S&P Global Ratings said Tuesday that its “base-case projection” was the coronavirus crisis will stabilize by April, with the agency’s worst case being the virus stops spreading by late May.
Consumer demand may take even more time to pick up steam again. And for Canada specifically, the country’s trade ties with China were already strained after the arrest of a Huawei Technologies Co. Ltd. executive in 2018.
“This is going to affect that further, obviously,” Antunes said.
Judging from market moves the Canadian economy could also be affected by a drop-off in energy demand stemming from the coronavirus. Over the past month, the benchmark for West Texas Intermediate oil has fallen to around US$50 a barrel from US$65.
“While that drop is expected to be temporary, it will presumably reduce revenue for the Canadian oil and gas sector in the near term,” RBC’s Jan. 31 report stated.
News of coronavirus-related moves by companies is already beginning to trickle out, such as fashion company Ralph Lauren Corp. disclosing Tuesday it had shuttered around half of its 110 stores in China because of the outbreak.
The tourism sector is likely to be affected as long as the virus is looming as well, with a number of airlines, Air Canada included, having already suspended flights to China. On Tuesday, Royal Caribbean Cruises Ltd. said it had cancelled eight cruises out of China due to the outbreak, while the government of gambling metropolis Macau said it decided to suspend casino operations for two weeks.

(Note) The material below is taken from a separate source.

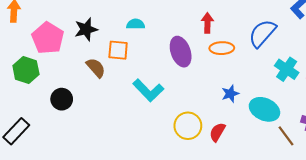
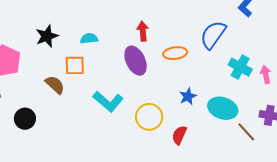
red arrow: (207, 23) -> (143, 31), moved
black star: (86, 29) -> (47, 36), moved
yellow circle: (188, 126) -> (149, 117), moved

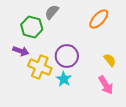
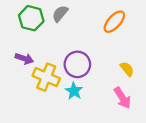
green hexagon: (32, 27) -> (31, 18), moved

“The outbreak has the potential to cause severe economic and market dislocation,” Shearing wrote. “But the scale of the impact will ultimately be determined by how the virus spreads and evolves, which is almost impossible to predict, as well as how governments respond. If the epidemiologists are unsure how events will play out, then you should be sceptical of any economist that claims to know better.”